Parsing Python (Pogo Pt: 6)
Chig Beef
Posted on January 22, 2024
Intro
In this series I am creating a transpiler from Python to Golang called Pogo. In the last post we created an object called a Structure
, which we are going to use in this post to create an abstract syntax tree through the use of a parser.
What is a parser
A parser in most simple compilers will become the largest part of the project. This is because it has to check for many different syntax cases. The parser turns the slice of tokens that we received from the lexer into a tree structure. We do this because code is not linear like an array, but everything works in group. For example, an if statement would be a parent node to multiple print statements, and in that if statement we could have a loop. In this way we can create complicated tree structures through parsing the code.
The Parser Struct
The Parser
as to keep track of 4 values. First, the source, which is the slice of Token
s we got from the lexer. We also need to keep track of our current position in the source, which is very similar to the lexer. We also need the current token we are looking at, and lastly we need a slice of int
s for markers. Markers will be saved positions that we can use in case we need to go back in the source.
type Parser struct {
curPos int
curToken Token
source []Token
markers []int
}
Creating Helper Functions
We need to effectively be able to move around the source freely, so we will make some functions to help us with this.
Firstly, we need a function to move us onto the next token in the source.
func (p *Parser) nextToken() {
p.curPos++
if p.curPos >= len(p.source) {
p.curToken = Token{} // Nil
} else {
p.curToken = p.source[p.curPos]
}
}
This should look familiar to code in the lexer, and simply gets the next token, and if there isn't one, just returns an empty value.
Now usually once we have the next token, we want something useful, and comments will get in the way of that, so we need a way to move over them without deleting them.
func (p *Parser) nextTokenNoNotes() []Structure {
p.nextToken()
sts := []Structure{}
for p.curToken.code == tokenCode["COMMENT_ONE"] || p.curToken.code == tokenCode["NEWLINE"] {
sc := structureCode["COMMENT_ONE"]
if p.curToken.code == tokenCode["NEWLINE"] {
sc = structureCode["NEWLINE"]
}
sts = append(sts, Structure{[]Structure{}, sc, p.curToken.text})
p.nextToken()
}
return sts
}
This function creates a slice of Structure
s to hold all the newlines and comments.
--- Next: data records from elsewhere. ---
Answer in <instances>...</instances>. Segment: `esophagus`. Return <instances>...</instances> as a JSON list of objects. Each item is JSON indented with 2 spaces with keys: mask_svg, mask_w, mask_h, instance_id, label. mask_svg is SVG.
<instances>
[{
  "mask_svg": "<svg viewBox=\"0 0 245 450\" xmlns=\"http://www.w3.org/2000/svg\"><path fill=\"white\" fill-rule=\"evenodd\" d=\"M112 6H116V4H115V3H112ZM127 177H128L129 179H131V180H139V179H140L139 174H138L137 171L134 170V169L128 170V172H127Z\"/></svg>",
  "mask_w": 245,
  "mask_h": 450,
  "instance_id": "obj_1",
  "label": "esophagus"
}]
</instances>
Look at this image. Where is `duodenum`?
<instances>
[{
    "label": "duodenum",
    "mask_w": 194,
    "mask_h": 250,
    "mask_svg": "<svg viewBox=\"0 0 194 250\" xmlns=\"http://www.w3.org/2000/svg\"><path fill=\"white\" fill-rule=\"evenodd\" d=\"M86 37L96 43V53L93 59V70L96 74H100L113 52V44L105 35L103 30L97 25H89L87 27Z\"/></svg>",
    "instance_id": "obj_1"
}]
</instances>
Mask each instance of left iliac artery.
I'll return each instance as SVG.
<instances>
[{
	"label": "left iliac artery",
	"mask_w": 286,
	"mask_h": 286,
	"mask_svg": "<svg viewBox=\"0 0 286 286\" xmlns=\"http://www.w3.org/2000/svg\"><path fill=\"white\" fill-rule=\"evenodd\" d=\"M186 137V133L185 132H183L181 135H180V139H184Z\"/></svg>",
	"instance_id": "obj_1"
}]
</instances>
We keep appending to this slice as long as we can see notes and newlines. Since structure codes and token codes don't align perfectly, we need to check within the loop which Token
we got and create the Structure
accordingly
Next, we have a function that can tell us what the future token is going to be.
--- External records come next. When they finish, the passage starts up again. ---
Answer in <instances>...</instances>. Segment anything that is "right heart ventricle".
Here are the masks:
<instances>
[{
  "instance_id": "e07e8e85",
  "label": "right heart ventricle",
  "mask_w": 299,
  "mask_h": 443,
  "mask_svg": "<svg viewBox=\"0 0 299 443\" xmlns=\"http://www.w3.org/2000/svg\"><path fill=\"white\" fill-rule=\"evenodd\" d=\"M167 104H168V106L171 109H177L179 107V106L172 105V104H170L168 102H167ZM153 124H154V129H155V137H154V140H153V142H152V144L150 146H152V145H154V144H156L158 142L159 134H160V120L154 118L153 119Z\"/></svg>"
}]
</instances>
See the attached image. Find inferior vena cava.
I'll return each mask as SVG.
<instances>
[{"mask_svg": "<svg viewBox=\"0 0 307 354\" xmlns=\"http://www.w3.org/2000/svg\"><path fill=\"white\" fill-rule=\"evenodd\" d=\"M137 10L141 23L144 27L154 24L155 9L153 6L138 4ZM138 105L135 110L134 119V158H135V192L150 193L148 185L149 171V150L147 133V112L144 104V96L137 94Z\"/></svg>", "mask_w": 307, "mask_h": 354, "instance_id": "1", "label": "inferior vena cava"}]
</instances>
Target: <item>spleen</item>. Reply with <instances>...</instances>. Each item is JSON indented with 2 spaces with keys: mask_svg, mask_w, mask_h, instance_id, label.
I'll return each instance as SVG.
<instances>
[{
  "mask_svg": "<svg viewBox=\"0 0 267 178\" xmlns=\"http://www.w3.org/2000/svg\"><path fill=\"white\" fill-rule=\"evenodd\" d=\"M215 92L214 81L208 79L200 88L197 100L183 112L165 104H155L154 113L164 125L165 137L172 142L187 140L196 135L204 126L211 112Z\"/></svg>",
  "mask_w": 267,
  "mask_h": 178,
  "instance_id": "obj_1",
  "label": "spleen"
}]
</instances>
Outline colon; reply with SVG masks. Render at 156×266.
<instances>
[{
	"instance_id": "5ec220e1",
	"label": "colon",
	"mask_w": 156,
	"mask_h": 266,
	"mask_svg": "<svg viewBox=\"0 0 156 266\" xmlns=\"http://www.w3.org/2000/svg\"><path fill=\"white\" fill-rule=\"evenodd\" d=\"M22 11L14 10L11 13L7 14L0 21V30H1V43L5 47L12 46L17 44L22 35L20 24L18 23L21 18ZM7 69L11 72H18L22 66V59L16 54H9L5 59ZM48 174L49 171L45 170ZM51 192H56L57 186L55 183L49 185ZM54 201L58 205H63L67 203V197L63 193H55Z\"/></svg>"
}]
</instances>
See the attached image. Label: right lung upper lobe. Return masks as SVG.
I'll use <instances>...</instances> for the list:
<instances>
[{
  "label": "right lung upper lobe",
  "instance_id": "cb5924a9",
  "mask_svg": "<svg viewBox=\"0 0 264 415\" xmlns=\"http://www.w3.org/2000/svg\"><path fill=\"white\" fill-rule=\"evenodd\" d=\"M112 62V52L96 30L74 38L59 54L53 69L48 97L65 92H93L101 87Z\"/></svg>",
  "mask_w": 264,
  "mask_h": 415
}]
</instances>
func (p *Parser) peek() Token {
if p.curPos >= len(p.source)-1 {
return Token{}
}
return p.source[p.curPos+1]
}
Similarly, it would be good to move back just one token, in case we had a choice and we chose the wrong path.
func (p *Parser) rollBack() {
p.curPos--
if p.curPos < len(p.source) {
p.curToken = Token{} // Nil
} else {
p.curToken = p.source[p.curPos]
}
}
There are quite a few similarities between these functions, find which token we want, check if it exists, return accordingly.
func (p *Parser) setMarker() {
p.markers = append(p.markers, p.curPos)
}
func (p *Parser) gotoMarker() {
p.curPos = p.markers[len(p.markers)-1]
p.curToken = p.source[p.curPos]
p.markers = p.markers[:len(p.markers)-1]
}
These 2 functions are used for when we are deep in a parsing branch and need to be pulled out. Before we get into the branch, we set a marker as a safety net. As soon as we realize that we are in the wrong branch, we call gotoMarker
and it will pull as back to the most recently placed marker. gotoMarker
also removes that marker.
Indentation
The syntax of Python that will make our lives slightly harder is the fact it uses indentation to group code rather than literally anything else. In Python we don't end up with a clear character marker that shows us that a block has ended, as apposed to Go which tells us with a }
or even Ruby that uses end
. So now we have to figure out when groups end by ourselves.
All we know is that when the indentation of this line is lower than the previous line's indentation, we have a block end.
func (p *Parser) replaceIndents(input []Token) []Token {
indents := []int{0}
curIndex := 0
for i := 0; i < len(input); i++ {
if input[i].code == tokenCode["NEWLINE"] {
curIndex++
indents = append(indents, 0)
} else if input[i].code == tokenCode["INDENT"] {
indents[curIndex]++
}
}
output := []Token{}
curIndex = 0
for i := 0; i < len(input); i++ {
if input[i].code == tokenCode["NEWLINE"] {
curIndex++
if indents[curIndex] < indents[curIndex-1] {
for j := 0; j < indents[curIndex-1]-indents[curIndex]; j++ {
output = append(output, Token{tokenCode["ANTI_COLON"], ":"})
}
}
}
if input[i].code == tokenCode["INDENT"] {
continue
}
output = append(output, input[i])
}
return output
}
To start of this code, we are going to count the indentation level of each line. We do this by storing these indentation levels in a slice of int
s. We loop over the source, incrementing the indentation level every time we come across and indent, but when we find a newline we create another line in the slice to store more information.
Now we need to start placing in the block ends, which I have called anti-colons because they do the opposite of a colon in Python.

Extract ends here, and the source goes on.